Chili

Ca y est, nous sommes officiellement en Amérique du Sud !

Dès notre arrivée à Santiago, nous nous mettons en contact avec les différentes agences afin de récupérer notre véhicule. Il n'y a plus qu'à attendre l'arrivée du bateau le dimanche. Nous passons une partie du week-end à Santiago avec notre amie Paola, rencontrée en Inde il y a quelques années. Le centre ville ressemble à certaines villes européennes. Les voitures sont récentes, les rues sont propres, les gens on l'air de ne manquer de rien. Paola nous emmène voir une partie moins glamour de la ville. Au marché la Vega Chica, on se croirait plus en Inde, mais c'est ici qu'il faut goûter un des plats locaux appelé Porotos con Rienda. Un régal !

Les chiens eux, sont toujours présents, mais ici, fini les petits squelettes Mexicains. Ce sont des gros nounours qui n'ont pas de temps à perdre à chercher des miettes, car bien trop occupés à dormir ou à jouer. A Valparaiso, les maisons sont bien colorées et il est agréable de se promener dans le centre historique surplombant la ville (Cerro Alegre) ainsi que le port. Nous pouvons même voir le déchargement de Baya Castillo, le bateau transportant notre van. Vivement demain !

Dès le matin, aidé par un déclarant de la société Alan Smith, nous commençons les formalités douanières et obtenons notre permis de transit. Nous payons l'assurance pour le container, puis les frais de gating ainsi que les frais de port. Malgré notre formation professionnelle dans le milieu des transports, les frais pour la sortie du port nous semblent bien élevés. Sans compter que dans un des déplacements en métro, notre porte-monnaie s'est volatilisé. Le plus important est que notre véhicule soit sorti du port dans la journée et a fait un voyage sans égratignure. Nous avons payé 1875 USD pour le transport de Colon au Panama jusqu'à Valparaiso au Chili, plus les frais de port à environ 800 USD.

C'est parti pour le sud ! La encore, fini les routes libres, ici il y a des péages et l'essence est plus cher qu'en Amérique du nord. Nous prenons tous ça comme un jeu et arrêtons de penser à l'argent. C'est un peu un Monopoli, nous payons un droit de passage, un droit de parking, un hôtel, etc.

Nous reprenons notre rythme de voyage loin des grandes villes et près de la nature. Nous passons tout d'abord par la région des vins et redécouvrons le fromage, puis nous approchons de la région des rivières, des lacs et des volcans. Les nuits se rafraichissent et c'est un plaisir de profiter de la chaleur des bains thermaux de la région afin de se réchauffer au clair de lune avant de s'emmitoufler pour une bonne nuit de sommeil. La région du lac de Villarica offre une multitude de choix pour les amateurs d'aventure. Nous nous lançons pour un après-midi rafting sur la rivière Upper Trancura (class IV). Dernier sourire, la gorge du diable, rapide de la peur, sont les noms des différents rapides et chutes que nous passons avec une poussée d'adrénaline, mais sans passer à l'eau… Arrivés à une cascade infranchissable, il faut tout de même se jeter d'une hauteur d'environ 5 mètres afin de la contourner.

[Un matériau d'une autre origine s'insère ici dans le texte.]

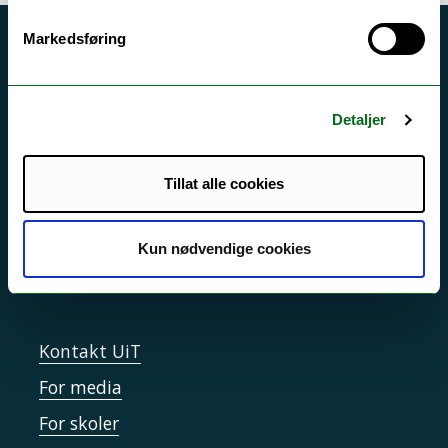
Markedsføring
Akutt hjelp
Si ifra!
Detaljer
Driftsmeldinger
Personvern ved UiT
Tillat alle cookies
Sikkerhet, beredskap og personvern
Informasjonskapsler
Kun nødvendige cookies
Tilgjengelighetserklæring
Kontakt UiT
For media
For skoler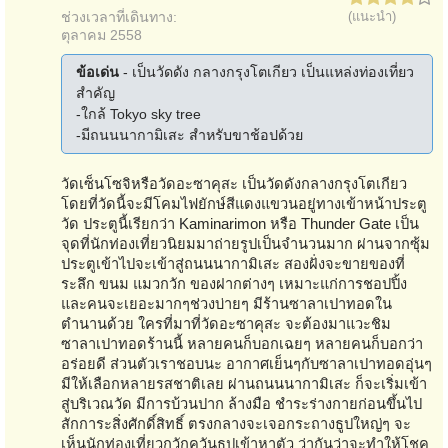
ช่วงเวลาที่เดินทาง:
(แนะนำ)
ตุลาคม 2558
ข้อเด่น
- เป็นวัดดัง กลางกรุงโตเกียว เป็นแหล่งท่องเที่ยว
สำคัญ
-ใกล้ Tokyo sky tree
-มีถนนนากามิเสะ สำหรับขาช้อปด้วย
วัดเซ็นโซจิหรือวัดอะซาคุสะ เป็นวัดดังกลางกรุงโตเกียว
โดยที่วัดนี้จะมีโคมไฟยักษ์สีแดงแขวนอยู่ทางเข้าหน้าประตู
วัด ประตูนี้เรียกว่า Kaminarimon หรือ Thunder Gate เป็น
จุดที่นักท่องเที่ยวนิยมมาถ่ายรูปเป็นจำนวนมาก ผ่านจากซุ้ม
ประตูเข้าไปจะเข้าสู่ถนนนากามิเสะ สองฝั่งจะขายของที่
ระลึก ขนม แมวกวัก ของฝากต่างๆ เหมาะแก่การชอปปิ้ง
และคนจะเยอะมากๆช่วงบ่ายๆ มีร้านซาลาเปาทอดใน
ตำนานด้วย ใครที่มาที่วัดอะซาคุสะ จะต้องมาแวะชิม
ซาลาเปาทอดร้านนี้ หลายคนก็บอกเฉยๆ หลายคนก็บอกว่า
อร่อยดี ส่วนตัวเราชอบนะ อากาศเย็นๆกับซาลาเปาทอดอุ่นๆ
มีให้เลือกหลายรสชาติเลย ผ่านถนนนากามิเสะ ก็จะเริ่มเข้า
สู่บริเวณวัด มีการบ้วนปาก ล้างมือ ชำระร่างกายก่อนขึ้นไป
สักการะสิ่งศักดิ์สิทธิ์ ตรงกลางจะเจอกระถางธูปใหญ่ๆ จะ
เห็นนักท่องเที่ยวกวักควันธูปเข้าหาตัว ว่ากันว่าจะทำให้โชค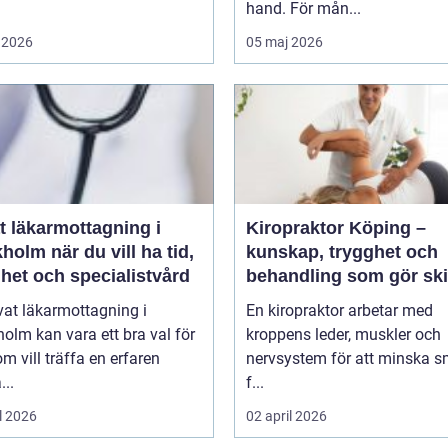
hand. För mån...
 2026
05 maj 2026
t läkarmottagning i
Kiropraktor Köping –
 du vill ha tid,
kunskap, trygghet och
het och specialistvård
behandling som gör ski
vat läkarmottagning i
En kiropraktor arbetar med
olm kan vara ett bra val för
kroppens leder, muskler och
m vill träffa en erfaren
nervsystem för att minska s
...
f...
l 2026
02 april 2026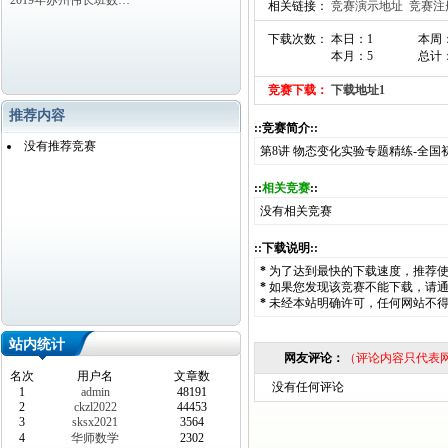
2019年苏州伟长班数…
相关链接：
竞赛演示地址
竞赛注
下载次数： 本日：1
本周
本月：5
总计：
竞赛下载：
下载地址1
推荐内容
::竞赛简介::
没有推荐竞赛
第8讲 物态变化实验专题精练-全
::
相关竞赛
::
没有相关竞赛
::下载说明::
*
为了达到最快的下载速度，推荐
*
如果您发现该竞赛不能下载，请
*
未经本站明确许可，任何网站不
站内统计
网友评论：
（评论内容只代表
名次
用户名
文章数
没有任何评论
1
admin
48191
2
ckzl2022
44453
3
sksx2021
3564
4
华师数学
2302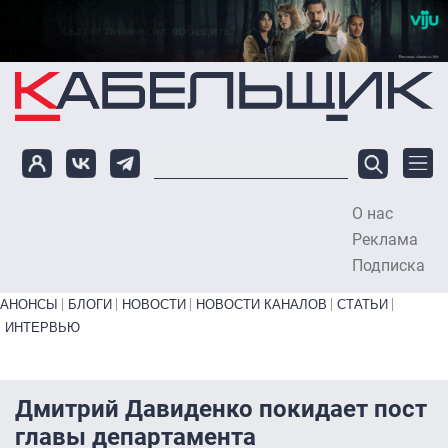
Перейти к основному содержанию
О нас
To
Реклама
Подписка
Primary links bottom
АНОНСЫ
БЛОГИ
НОВОСТИ
НОВОСТИ КАНАЛОВ
СТАТЬИ
ИНТЕРВЬЮ
Дмитрий Давиденко покидает пост
главы департамента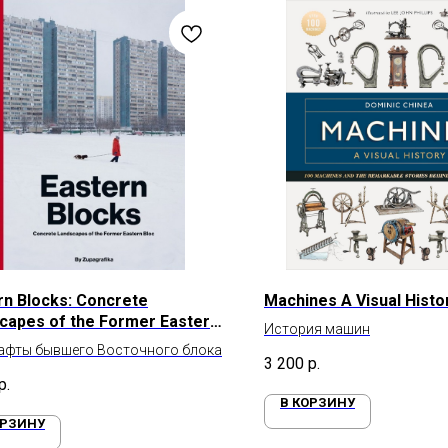
rn Blocks: Concrete
Machines A Visual Histo
capes of the Former Eastern
История машин
афты бывшего Восточного блока
3 200
р.
р.
В КОРЗИНУ
ОРЗИНУ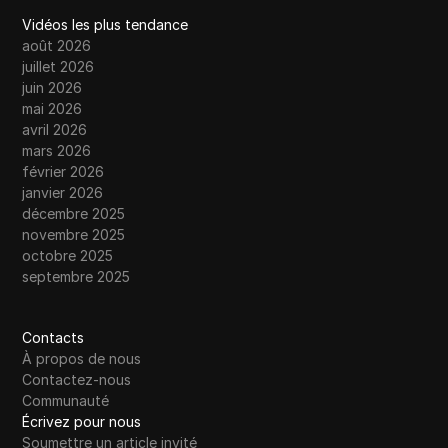
33
the Pharos Network Testnet Season 1 💥
Vidéos les plus tendance
Testnet Airdrop 2025
août 2026
juillet 2026
34
PHAROS TESTNET AIRDROP GUIDE
juin 2026
mai 2026
avril 2026
35
Pharos Network Testnet Airdrop (Full Guide)
mars 2026
février 2026
Pi Network 100% Coin Unlock For Second
janvier 2026
36
Migration - Verify Your Pi Wallet
décembre 2025
novembre 2025
Proxyium Review 2025: Benefits,
octobre 2025
37
Alternatives, and How to Use It Safely
septembre 2025
Plutus Gives You Crypto for Buying
38
Contacts
Groceries… What?!
À propos de nous
Contactez-nous
Proxysite 2025 Review: A Simple Solution
39
Communauté
for Web Access
Écrivez pour nous
Soumettre un article invité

Nous continuons notre route par Valdivia, où les lions de mer remontent les 15 km de rivière afin de se reposer sur les pontons en face du marché aux poissons. Nous faisons la connaissance de Sven, un Allemand en vacances chez la famille de sa femme Chilienne qui nous invite à nous réchauffer dans la maison. Nous tombons sur les images du tremblement de terre au Japon. La vague du tsunami va arriver sur les côtes Chiliennes dans quelques heures. Valdivia fût l'épicentre du plus grand tremblement de terre de l'histoire en 1960 avec une magnitude de 9.5 sur l'échelle de Richter. La famille nous raconte comment ils ont vécu les différents événements, dont celui de l'an dernier.

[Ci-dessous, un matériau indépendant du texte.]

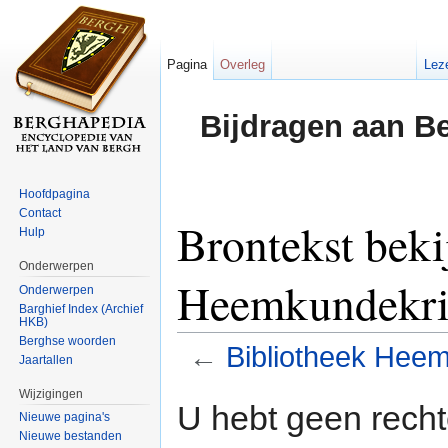
Pagina
Overleg
Lez
Bijdragen aan B
Hoofdpagina
Contact
Brontekst beki
Hulp
Onderwerpen
Heemkundekr
Onderwerpen
Barghief Index (Archief
HKB)
Berghse woorden
←
Bibliotheek Hee
Jaartallen
Ga naar:
navigatie
,
zoeken
Wijzigingen
U hebt geen rech
Nieuwe pagina's
Nieuwe bestanden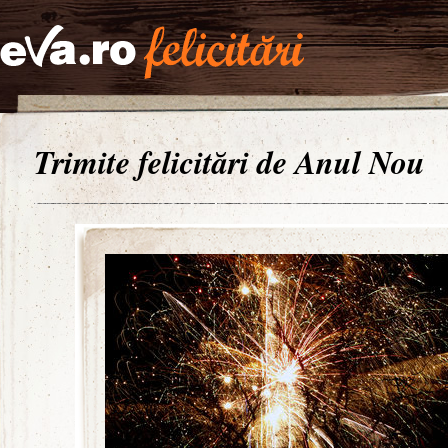
Trimite felicitări de Anul Nou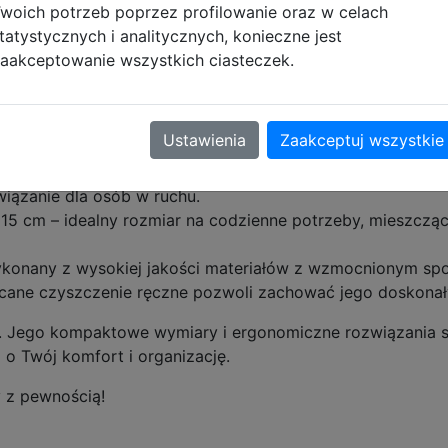
woich potrzeb poprzez profilowanie oraz w celach
tatystycznych i analitycznych, konieczne jest
aakceptowanie wszystkich ciasteczek.
rzestronne komory pomieszczą wszystko, czego potrzebuje
ganizerem pozwoli utrzymać porządek wśród drobiazgów, tak
 plecy i wyściełane szelki zapewniają wygodę nawet podcz
Ustawienia
Zaakceptuj wszystkie
ładając ciężar równomiernie.
pód chroni przed uszkodzeniami, a wyściełana rączka ułat
wiązanie dla osób w ruchu.
 cm – idealny rozmiar na codzienne potrzeby, mieszczący 
Wykonany z wysokiej jakości materiałów z wzmocnionym sp
cane czyszczenie ręczne pozwoli zachować jego doskonały
ycia. Jego kompaktowe wymiary i ergonomiczne rozwiązania 
 o Twój komfort i organizację.
y z pewnością!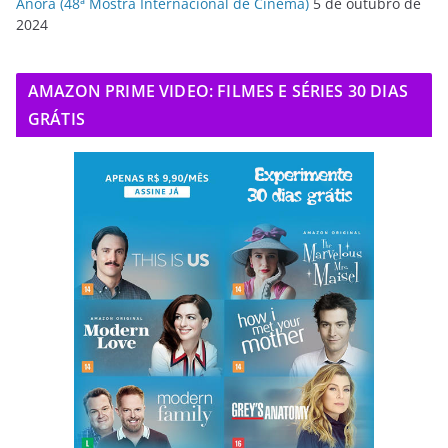
Anora (48ª Mostra Internacional de Cinema)
5 de outubro de
2024
AMAZON PRIME VIDEO: FILMES E SÉRIES 30 DIAS
GRÁTIS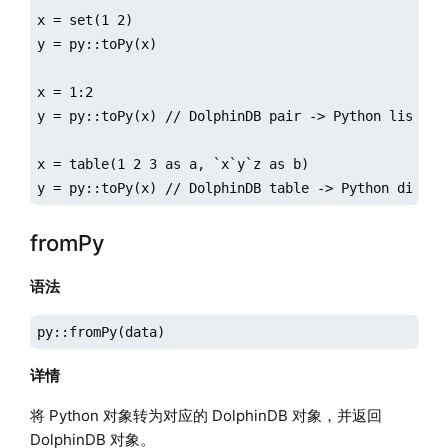
x = set(1 2)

C'est à Osorno que nous quittons la route panaméricaine afin de rejoindre la frontière de l'Argentine de l'autre côté de la Cordillère des Andes. Après avoir traversé les 41 kilomètres qui séparent le bureau de douane Chilien de l'Argentin, notre véhicule est rejeté car nous ne possédons pas d'assurance RC internationale. Mais où est le vendeur d'assurance qui se trouve normalement à chaque frontière ? Ben du côté Chilien, de l'autre côté de la montagne. Nous aurons donc passé trois fois le même col dans la même journée, soit un petit 82 kilomètres supplémentaire sur notre trajet !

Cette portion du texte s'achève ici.